• **WHAT IS EXPECTED**
Of the entries below, copy only those lines that contain the word "leadership".

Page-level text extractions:
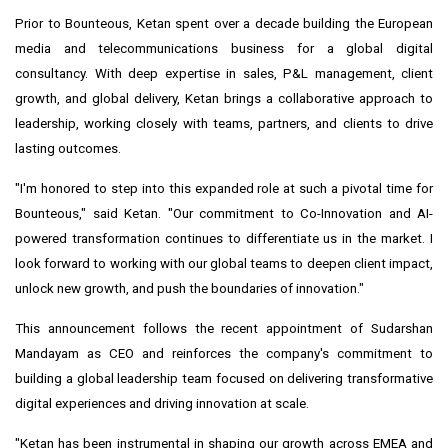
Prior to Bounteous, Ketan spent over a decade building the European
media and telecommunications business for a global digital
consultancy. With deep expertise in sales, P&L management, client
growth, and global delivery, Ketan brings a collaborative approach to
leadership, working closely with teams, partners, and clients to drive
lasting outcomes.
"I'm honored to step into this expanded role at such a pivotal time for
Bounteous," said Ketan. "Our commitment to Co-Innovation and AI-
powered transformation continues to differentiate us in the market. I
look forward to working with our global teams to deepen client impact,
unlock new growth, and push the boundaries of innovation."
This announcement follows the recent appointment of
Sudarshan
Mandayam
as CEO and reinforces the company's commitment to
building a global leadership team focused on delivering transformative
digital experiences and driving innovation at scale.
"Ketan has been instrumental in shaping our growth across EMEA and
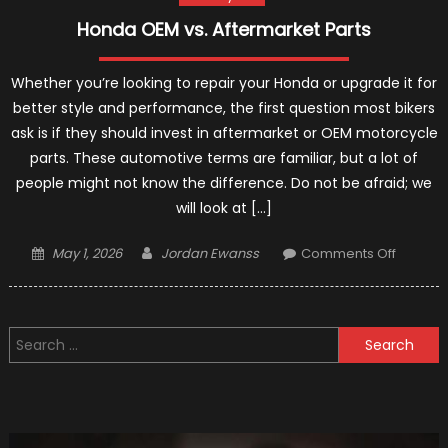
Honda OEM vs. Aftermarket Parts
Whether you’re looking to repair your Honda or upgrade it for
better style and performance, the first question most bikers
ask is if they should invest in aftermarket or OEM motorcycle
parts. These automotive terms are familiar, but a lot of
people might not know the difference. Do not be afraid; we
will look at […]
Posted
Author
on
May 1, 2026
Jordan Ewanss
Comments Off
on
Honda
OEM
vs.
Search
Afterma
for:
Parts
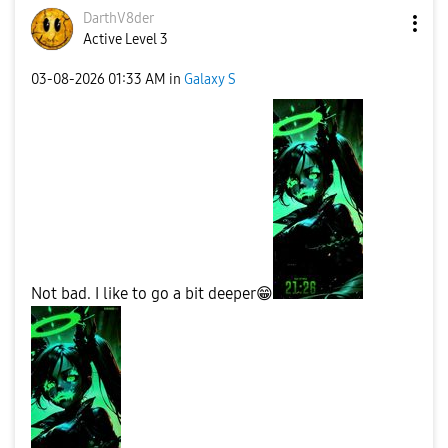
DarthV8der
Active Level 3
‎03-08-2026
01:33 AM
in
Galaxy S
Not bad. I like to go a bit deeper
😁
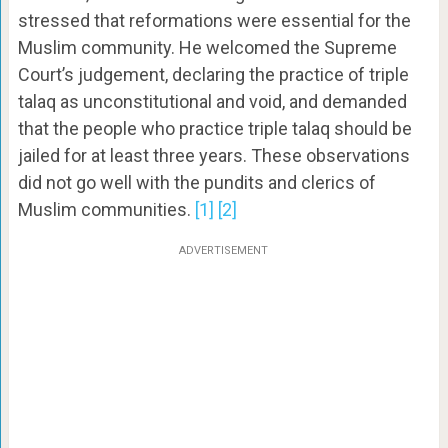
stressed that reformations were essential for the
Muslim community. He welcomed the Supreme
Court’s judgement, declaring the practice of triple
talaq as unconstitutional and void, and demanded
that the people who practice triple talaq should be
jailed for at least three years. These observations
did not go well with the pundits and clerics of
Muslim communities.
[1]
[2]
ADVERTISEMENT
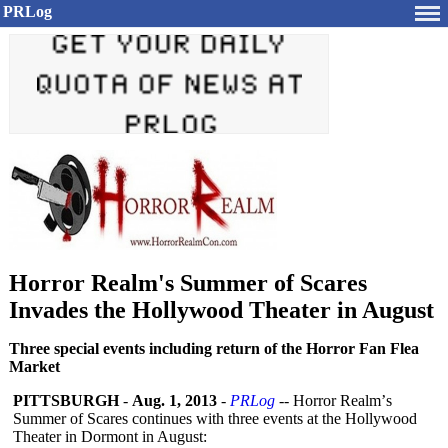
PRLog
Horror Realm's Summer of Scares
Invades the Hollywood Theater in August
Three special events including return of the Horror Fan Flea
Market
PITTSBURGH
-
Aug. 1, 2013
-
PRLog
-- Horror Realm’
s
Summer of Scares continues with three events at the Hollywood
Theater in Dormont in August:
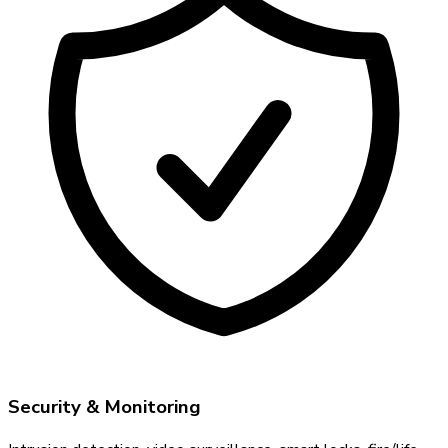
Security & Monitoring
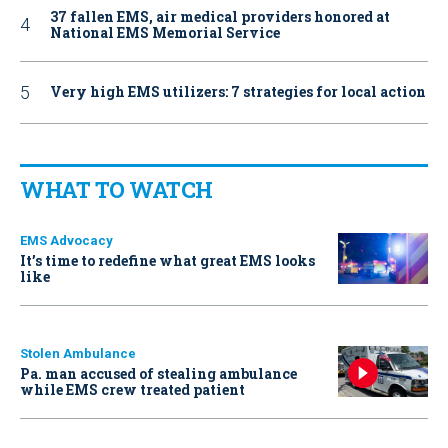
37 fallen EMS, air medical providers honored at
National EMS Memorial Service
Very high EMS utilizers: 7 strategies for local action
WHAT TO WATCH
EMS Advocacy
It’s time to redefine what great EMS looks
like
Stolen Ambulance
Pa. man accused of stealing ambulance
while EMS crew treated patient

• **EXERCISE ANSWER**
leadership, working closely with teams, partners, and clients to drive
building a global leadership team focused on delivering transformative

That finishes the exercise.